Third example: After the operations, folder3 = {1, 2, 3, "test", nil, nil, "test2"}. Both 4 and 7 are valid values for #folder3. The larger gap leads PUC Lua to evaluate #folder3 to 7, which has to do with the implementation details. 1

Your second set of examples can be explained analogeously:

  • #{1, 2, 3, "test2"} is 4, as expected
  • #{1, 2, 3, nil, "test2"} may be either 3 or 5; you get 3, which is fine
  • #{1, 2, 3, nil, nil, "test2"} may be either 3 or 6; you get ``, which is fine

1 Lua tables are implemented using an array and a hash part. The "array" part entries won't always land in the array part, but Lua wants {[3] = 3, [2] = 2, [1] = 1} and {1, 2, 3} to be the same from the programmer's point of view. Thus Lua needs to define #t for hash tables; this means it has to find the length somehow, it can't just rely on an internal length field. Even for arrays this won't work, since the programmer may set entries to nil in the middle of the array, and later on, at the end of the array.

If Lua had to return the first or last boundary index, it would either have to do additional bookkeeping with significant overhead, or it would have to use a linear search. Both aren't viable options.

What Lua does instead is quite clever: It uses a binary search to find any boundary: If t[i] is nil, you know that there will be a boundary j < i such that t[j + 1] is a nil. If t[i] is not nil, you know that there will be a boundary j >= i such that t[j + 1] is nil - you can halve the search space for the boundary in each step. To find an initial upper bound on i, you can just check powers of two i = 2^n until you hit a nil. Furthermore, you can use the max safe integer as an upper bound.

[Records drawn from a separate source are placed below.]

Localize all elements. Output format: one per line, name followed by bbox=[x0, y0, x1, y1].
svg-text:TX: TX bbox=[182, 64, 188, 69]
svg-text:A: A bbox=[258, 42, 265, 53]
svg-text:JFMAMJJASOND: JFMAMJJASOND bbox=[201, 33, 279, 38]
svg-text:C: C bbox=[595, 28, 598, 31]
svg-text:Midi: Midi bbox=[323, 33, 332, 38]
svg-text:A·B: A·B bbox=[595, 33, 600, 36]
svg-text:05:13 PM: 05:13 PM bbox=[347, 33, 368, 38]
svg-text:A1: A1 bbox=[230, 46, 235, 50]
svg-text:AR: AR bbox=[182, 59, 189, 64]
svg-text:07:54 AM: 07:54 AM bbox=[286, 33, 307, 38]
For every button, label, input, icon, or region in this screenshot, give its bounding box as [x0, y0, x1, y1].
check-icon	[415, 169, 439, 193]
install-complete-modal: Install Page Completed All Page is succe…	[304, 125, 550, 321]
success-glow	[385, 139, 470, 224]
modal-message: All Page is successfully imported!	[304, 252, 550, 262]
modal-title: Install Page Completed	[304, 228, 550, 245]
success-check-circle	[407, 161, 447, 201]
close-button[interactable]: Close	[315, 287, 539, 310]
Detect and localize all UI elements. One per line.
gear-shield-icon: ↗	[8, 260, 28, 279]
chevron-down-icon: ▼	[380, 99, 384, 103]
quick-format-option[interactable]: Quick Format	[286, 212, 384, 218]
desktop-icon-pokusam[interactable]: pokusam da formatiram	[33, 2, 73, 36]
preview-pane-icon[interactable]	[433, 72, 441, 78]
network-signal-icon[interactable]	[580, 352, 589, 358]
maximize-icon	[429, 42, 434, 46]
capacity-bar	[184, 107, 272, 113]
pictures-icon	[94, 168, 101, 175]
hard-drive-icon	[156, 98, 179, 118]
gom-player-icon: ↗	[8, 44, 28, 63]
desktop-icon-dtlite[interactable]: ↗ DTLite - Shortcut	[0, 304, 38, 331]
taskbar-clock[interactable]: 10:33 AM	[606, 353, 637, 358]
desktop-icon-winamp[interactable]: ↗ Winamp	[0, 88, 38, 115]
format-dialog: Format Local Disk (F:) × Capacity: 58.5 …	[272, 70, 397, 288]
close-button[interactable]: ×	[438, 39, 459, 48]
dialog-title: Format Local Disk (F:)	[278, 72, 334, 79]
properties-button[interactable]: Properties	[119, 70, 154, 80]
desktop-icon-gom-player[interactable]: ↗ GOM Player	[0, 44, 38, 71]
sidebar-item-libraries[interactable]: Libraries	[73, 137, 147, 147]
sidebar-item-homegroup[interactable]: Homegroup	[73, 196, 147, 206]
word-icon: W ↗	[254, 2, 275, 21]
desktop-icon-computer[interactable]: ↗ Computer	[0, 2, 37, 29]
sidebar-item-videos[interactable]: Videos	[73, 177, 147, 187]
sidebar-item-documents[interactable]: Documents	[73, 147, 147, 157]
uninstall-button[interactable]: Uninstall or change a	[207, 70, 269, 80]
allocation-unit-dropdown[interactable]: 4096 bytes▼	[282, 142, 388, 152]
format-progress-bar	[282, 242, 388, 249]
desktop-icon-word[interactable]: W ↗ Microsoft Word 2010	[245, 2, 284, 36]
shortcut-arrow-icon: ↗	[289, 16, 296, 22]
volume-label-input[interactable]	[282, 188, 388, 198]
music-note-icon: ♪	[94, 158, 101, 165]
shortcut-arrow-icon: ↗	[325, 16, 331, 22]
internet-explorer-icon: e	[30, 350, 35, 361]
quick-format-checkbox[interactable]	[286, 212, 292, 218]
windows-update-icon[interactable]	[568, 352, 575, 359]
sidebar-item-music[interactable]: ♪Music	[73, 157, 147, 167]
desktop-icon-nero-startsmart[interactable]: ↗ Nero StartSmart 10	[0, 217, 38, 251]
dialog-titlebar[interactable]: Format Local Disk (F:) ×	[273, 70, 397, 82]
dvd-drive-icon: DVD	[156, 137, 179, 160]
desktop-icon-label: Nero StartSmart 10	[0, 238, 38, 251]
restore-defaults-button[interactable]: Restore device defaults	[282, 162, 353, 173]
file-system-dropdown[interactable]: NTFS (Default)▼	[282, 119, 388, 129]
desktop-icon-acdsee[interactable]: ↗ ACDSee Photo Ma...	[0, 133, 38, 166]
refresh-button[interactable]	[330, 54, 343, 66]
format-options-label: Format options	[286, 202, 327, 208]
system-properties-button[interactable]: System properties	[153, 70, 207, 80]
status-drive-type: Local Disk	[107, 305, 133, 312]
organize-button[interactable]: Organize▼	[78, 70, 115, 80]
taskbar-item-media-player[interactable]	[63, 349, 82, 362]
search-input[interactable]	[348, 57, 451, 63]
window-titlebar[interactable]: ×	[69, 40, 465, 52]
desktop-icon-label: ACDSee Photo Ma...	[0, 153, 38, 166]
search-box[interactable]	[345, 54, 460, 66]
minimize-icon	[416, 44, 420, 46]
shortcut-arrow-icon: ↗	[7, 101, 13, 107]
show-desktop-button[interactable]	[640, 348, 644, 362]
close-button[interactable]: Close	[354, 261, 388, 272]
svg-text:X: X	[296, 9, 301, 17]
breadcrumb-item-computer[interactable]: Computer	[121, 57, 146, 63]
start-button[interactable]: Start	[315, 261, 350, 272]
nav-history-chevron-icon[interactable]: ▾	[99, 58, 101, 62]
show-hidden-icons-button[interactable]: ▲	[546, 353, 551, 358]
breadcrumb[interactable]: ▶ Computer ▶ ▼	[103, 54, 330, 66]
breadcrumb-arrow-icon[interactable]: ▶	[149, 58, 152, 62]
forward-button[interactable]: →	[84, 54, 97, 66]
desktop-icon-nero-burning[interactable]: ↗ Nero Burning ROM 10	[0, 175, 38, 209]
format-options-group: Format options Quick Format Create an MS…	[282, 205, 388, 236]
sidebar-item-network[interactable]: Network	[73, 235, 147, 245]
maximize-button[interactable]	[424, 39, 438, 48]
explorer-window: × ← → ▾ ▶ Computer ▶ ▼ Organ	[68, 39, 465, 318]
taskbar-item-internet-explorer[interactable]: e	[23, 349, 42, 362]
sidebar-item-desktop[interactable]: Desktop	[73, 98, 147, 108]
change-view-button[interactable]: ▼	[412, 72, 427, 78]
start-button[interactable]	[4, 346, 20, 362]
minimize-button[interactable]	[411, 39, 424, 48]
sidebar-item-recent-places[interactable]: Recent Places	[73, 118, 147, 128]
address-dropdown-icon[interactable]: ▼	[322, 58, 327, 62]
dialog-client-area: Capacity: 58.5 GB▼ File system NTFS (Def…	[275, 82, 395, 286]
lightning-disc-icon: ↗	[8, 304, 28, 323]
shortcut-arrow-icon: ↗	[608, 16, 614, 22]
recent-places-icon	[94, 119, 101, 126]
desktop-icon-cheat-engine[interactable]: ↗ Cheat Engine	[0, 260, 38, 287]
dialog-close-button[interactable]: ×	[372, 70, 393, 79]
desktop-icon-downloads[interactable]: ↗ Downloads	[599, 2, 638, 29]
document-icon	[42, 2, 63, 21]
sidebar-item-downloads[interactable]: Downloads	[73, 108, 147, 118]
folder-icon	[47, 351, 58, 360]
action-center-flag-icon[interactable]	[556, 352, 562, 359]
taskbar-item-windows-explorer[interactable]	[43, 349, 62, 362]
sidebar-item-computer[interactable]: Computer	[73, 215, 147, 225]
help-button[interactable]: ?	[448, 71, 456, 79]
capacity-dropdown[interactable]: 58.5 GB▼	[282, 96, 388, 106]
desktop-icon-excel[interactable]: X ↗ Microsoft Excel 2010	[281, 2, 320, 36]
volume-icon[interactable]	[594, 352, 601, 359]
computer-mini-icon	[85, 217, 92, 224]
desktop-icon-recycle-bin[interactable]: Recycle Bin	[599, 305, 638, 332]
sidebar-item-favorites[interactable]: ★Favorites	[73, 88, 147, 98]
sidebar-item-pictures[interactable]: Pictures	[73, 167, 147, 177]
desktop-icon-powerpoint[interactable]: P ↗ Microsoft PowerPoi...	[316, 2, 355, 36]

Here is a reimplementation of the table length operator in pure Lua I did a while ago, with some tests included to give you an idea:

local rawget = rawget
local maxint = math.maxinteger or 2^53
function len(tbl)
    if tbl[1] == nil then
        return 0
    end
    if tbl[maxint] then
        return maxint
    end
    -- Quickly ramp numbers up. Could start with high = maxint.
    local low, high = 1, 1
    while rawget(tbl, high) do
        low, high = high, high * 2
        if low > high then -- overflow
            high = maxint
            break
        end
    end
    while low < high do
        local mid = math.ceil((low + high) / 2)
        if tbl[mid] == nil then
            high = mid - 1
        else
            low = mid
        end
    end
    return low
end

assert(len{} == 0)
local t = {}; for i = 1, 1e6 do t[i] = i end; assert(len(t) == 1e6)
print(len{1, 2, 3, 4, 5, 6})
print(len{1, 2, 3, nil, 5, 6})
t = {}
for i = 0, 500 do
    t[2^i] = i
end
print(len(t))

Lua can get tighter upper bounds using less time since it knows the capacity of the hash and array part and can use that as an upper bound; it won't have to do the "try powers of two" trick.